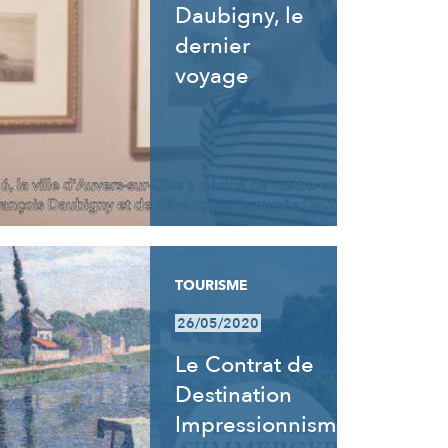
Daubigny, le
dernier
voyage
TOURISME
26/05/2020
Le Contrat de
Destination
Impressionnisme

□ □ □ □

• [Exercise brief]
Set the listing above down again exactly, leaving pictures out.

• [Answer to this task]
Daubigny, le
dernier
voyage
TOURISME
26/05/2020
Le Contrat de
Destination
Impressionnisme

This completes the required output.